Eine brünette Zwergin erhob sich und schlug mit ihrem Hammer auf den Boden. Das helle Geräusch brachte die Gespräche zum Verstummen. »Ich bin Kyriss Feinhand aus dem Clan der Gutschmieder vom Stamm des Ersten. Auch wenn ich dir weiterhin gefolgt wäre, Tungdil Goldhand, so verstehe ich, warum du dich so entschieden hast. Wir werden dich und dein Wissen nichtsdestotrotz benötigen.« Sie senkte den Hammer vor ihm und erwies ihm damit ihre Anerkennung. »So ist es an der Zeit, jemanden zu benennen, der geachtet und fähig ist, uns alle zu führen«, fuhr sie fort. »Ich schlage Glaïmbar Scharfklinge aus dem Clan der Eisendrücker vom Stamm der Ersten vor.«
Während sie eine Lobeshymne auf die Taten des bewährten Kriegers sang, wurde die Welt um Tungdil herum verschwommen; ein milchiger Nebel trübte seine Sicht, sein Körper wurde zu Eis, doch in seinem Inneren entfachte sich der Hass gegen den Zwerg von neuem.

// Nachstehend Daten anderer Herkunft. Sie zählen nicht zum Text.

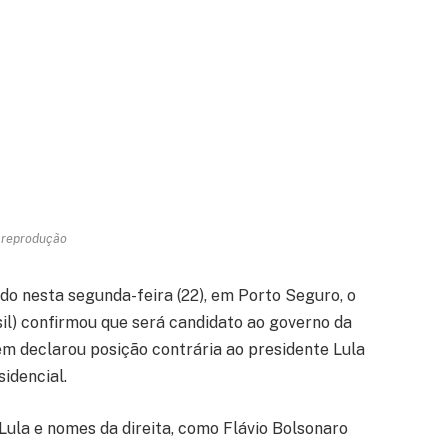
 reprodução
do nesta segunda-feira (22), em Porto Seguro, o
il) confirmou que será candidato ao governo da
m declarou posição contrária ao presidente Lula
idencial.
ula e nomes da direita, como Flávio Bolsonaro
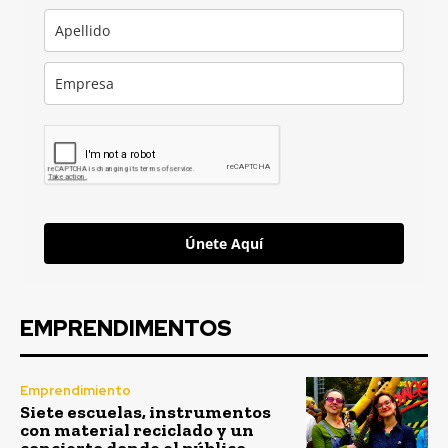
Únete Aquí
EMPRENDIMENTOS
Emprendimiento
Siete escuelas, instrumentos
con material reciclado y un
concierto donde el público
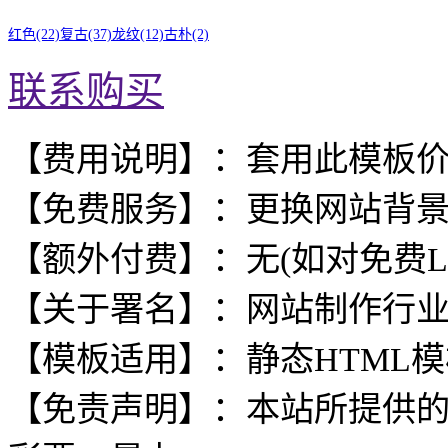
红色(22)
复古(37)
龙纹(12)
古朴(2)
联系购买
【费用说明】：套用此模板
【免费服务】：更换网站背
【额外付费】：无(如对免费L
【关于署名】：网站制作行
【模板适用】：静态HTML
【免责声明】：本站所提供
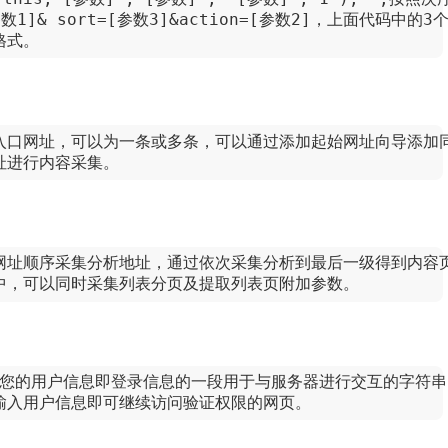
d=[参数1]& sort=[参数3]&action=[参数2]，上面代
格式。
的入口网址，可以为一条或多条，可以通过添加起始网址向导添加
址进行内容采集。
级网址顺序采集分析地址，通过依次采集分析到最后一级得到内容
程中，可以同时采集列表分页及提取列表页附加参数。
记录您的用户信息即登录信息的一段用于与服务器进行交互的字符串
用输入用户信息即可继续访问验证权限的网页。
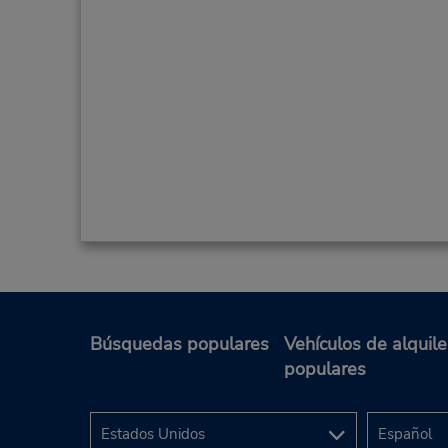
Búsquedas populares
Vehículos de alquile
populares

Vraccas, ich flehe dich an, lass sie einen anderen finden. Aber die Gesichter, die er schemenhaft durch den Schleier sah, wirkten allesamt zufrieden mit dem Vorschlag. Anscheinend hatte sich der zukünftige Gemahl seiner geliebten Balyndis in der kurzen Zeit, die sie nun hier waren, bereits bei anderen Stämmen und Clans einen Namen gemacht. Einen guten, makellosen Namen.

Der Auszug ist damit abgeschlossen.